Confident planning strategies for the return of incentive travel 

Incentives are the most exciting part of the MICE (Meetings, Incentives, Conferences, Exhibition) business. The most vivid pre-COVID memories that I have of incentive trips are from experiencing destinations where I got to know their hidden gems, interact with locals and learn about their craft or their culture, and network with other participants. Memories and experiences that are created at a destination outlive any other type or event and experience; for me at least. 

The return of incentive travel has given clients the opportunity to book these trips with confidence. I had the pleasure of interviewing an industry leader who specialises in incentive travel and has a wide portfolio of national and international customers – Silvia Ganser, Director of Frankfurt-based 42 Incentives (which is part of the VOK DAMS Group). The past two years haven’t been easy for 42 Incentives and for many other companies in the events business. And now with live events returning and many companies rescheduling events which had been postponed in 2020, 2021 and 2022, and planning for 2023, this timely interview focuses on providing tips on how to plan an incentive trip with confidence, and with safety protocols built into it. The interview took place in Bern at Hotel Kreuz, and Silvia joined remotely from Frankfurt. 

Overview of the past two years 

At the beginning of February 2020, no one really knew what was happening. Towards the end of February and beginning of March, we received our first cancellations for some incentive trips abroad, like in Dubai and Cuba. These cancellations were two, three days or even one day before departure. 

So the most important thing at this stage was to secure the clients’ payment and our money abroad in foreign countries. As for the second step, we were rethinking what would be the solution. So the best solution was to postpone as far as possible, because it was also important to not lose money for the companies and our clients. 

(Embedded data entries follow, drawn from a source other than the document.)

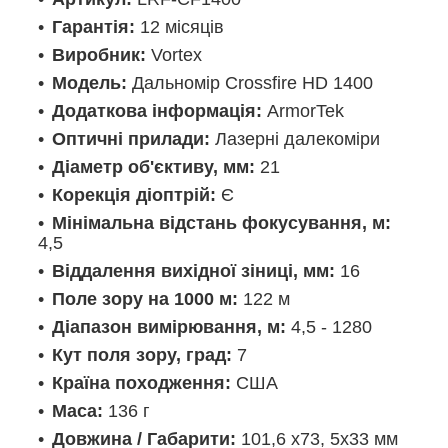
Гарантія:
12 місяців
Виробник:
Vortex
Модель:
Дальномір Crossfire HD 1400
Додаткова інформація:
ArmorTek
Оптичні прилади:
Лазерні далекоміри
Діаметр об'єктиву, мм:
21
Корекція діоптрій:
Є
Мінімальна відстань фокусування, м:
4,5
Віддалення вихідної зіниці, мм:
16
Поле зору на 1000 м:
122 м
Діапазон вимірювання, м:
4,5 - 1280
Кут поля зору, град:
7
Країна походження:
США
Маса:
136 г
Довжина / Габарити:
101,6 х73, 5х33 мм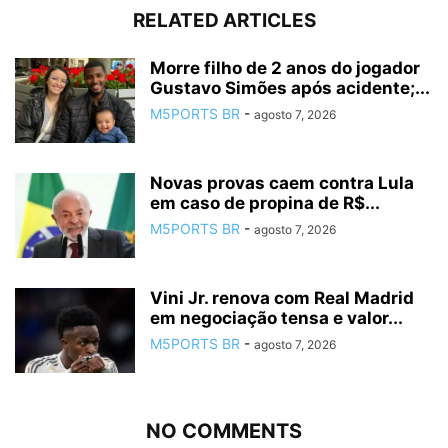
RELATED ARTICLES
Morre filho de 2 anos do jogador
Gustavo Simões após acidente;...
M5PORTS BR
-
agosto 7, 2026
Novas provas caem contra Lula
em caso de propina de R$...
M5PORTS BR
-
agosto 7, 2026
Vini Jr. renova com Real Madrid
em negociação tensa e valor...
M5PORTS BR
-
agosto 7, 2026
NO COMMENTS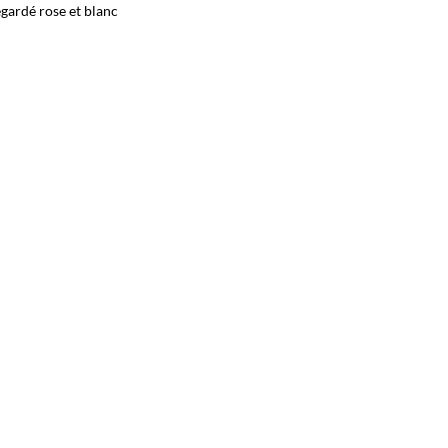
gardé rose et blanc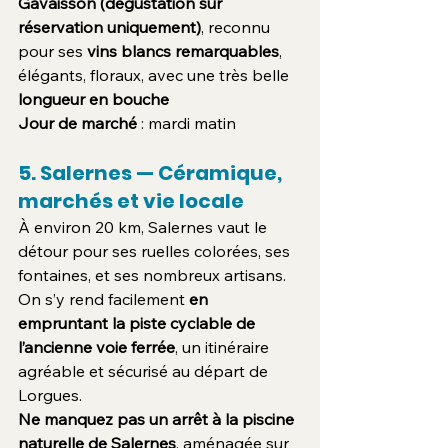
Gavaisson (dégustation sur 
réservation uniquement)
, reconnu 
pour ses 
vins blancs remarquables
, 
élégants, floraux, avec une très belle 
longueur en bouche
Jour de marché
 : mardi matin
5. Salernes — Céramique, 
marchés et vie locale
À environ 20 km, Salernes vaut le 
détour pour ses ruelles colorées, ses 
fontaines, et ses nombreux artisans. 
On s’y rend facilement 
en 
empruntant la piste cyclable de 
l’ancienne voie ferrée
, un itinéraire 
agréable et sécurisé au départ de 
Lorgues.
Ne manquez pas un arrêt à la piscine 
naturelle de Salernes
, aménagée sur 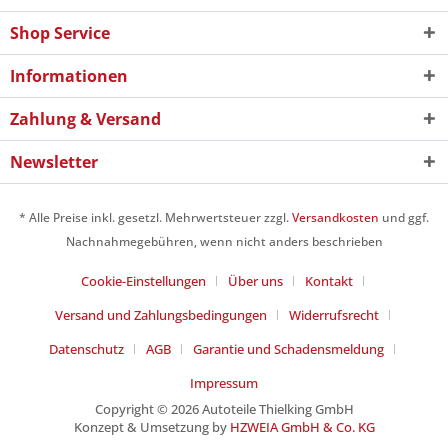
Shop Service
Informationen
Zahlung & Versand
Newsletter
* Alle Preise inkl. gesetzl. Mehrwertsteuer zzgl.
Versandkosten
und ggf.
Nachnahmegebühren, wenn nicht anders beschrieben
Cookie-Einstellungen
Über uns
Kontakt
Versand und Zahlungsbedingungen
Widerrufsrecht
Datenschutz
AGB
Garantie und Schadensmeldung
Impressum
Copyright © 2026 Autoteile Thielking GmbH
Konzept & Umsetzung by
HZWEIA GmbH & Co. KG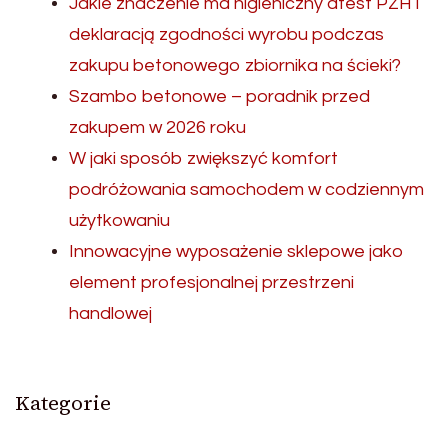
Jakie znaczenie ma higieniczny atest PZH i
deklaracją zgodności wyrobu podczas
zakupu betonowego zbiornika na ścieki?
Szambo betonowe – poradnik przed
zakupem w 2026 roku
W jaki sposób zwiększyć komfort
podróżowania samochodem w codziennym
użytkowaniu
Innowacyjne wyposażenie sklepowe jako
element profesjonalnej przestrzeni
handlowej
Kategorie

After more or less four weeks, at the end of March, nearly all incentive trips were cancelled. Our advantage at this time was that we have a very stable and very good relationship with our partners abroad and our network. So we negotiated client-friendly terms for all cancelled trips under very good conditions, and for all projects which were upcoming, that the payment would be postponed as well. This was really priority at that moment, to give these clients a sense of safety and security in terms of being able to postpone everything. Our principle was ‘Don’t cancel, plan it later.’

Since November last year, the team at 42 Incentives have been back on the road, planning incentives around the world, both short and long haul. 

What has changed since the pandemic in the way companies approach incentive travel?

I would estimate we have a higher workload of 20% per project. The biggest challenge is all the travel restrictions around the world, especially if we handle international groups. We are working as a service provider for our clients so we have to inform our clients even if we say everybody has to take their own responsibility. 

Trying to check travel needs for ten different nationalities to enter a country in Europe, that’s quite challenging. Also, we need to check which COVID-19 vaccination has been approved by each destination and meets their entry requirements and how they have to travel with a stopover. And that’s a really, really big workload. For example, my colleague called the government of a destination to ask how long the fully vaccinated status remains valid, and they had no answer. 

Another aspect is that all the planning has shorter timelines. Sometimes we have three months instead of one year to prepare for the trip, especially at the moment. From there, we have to give recommendations in terms of hygiene protocols.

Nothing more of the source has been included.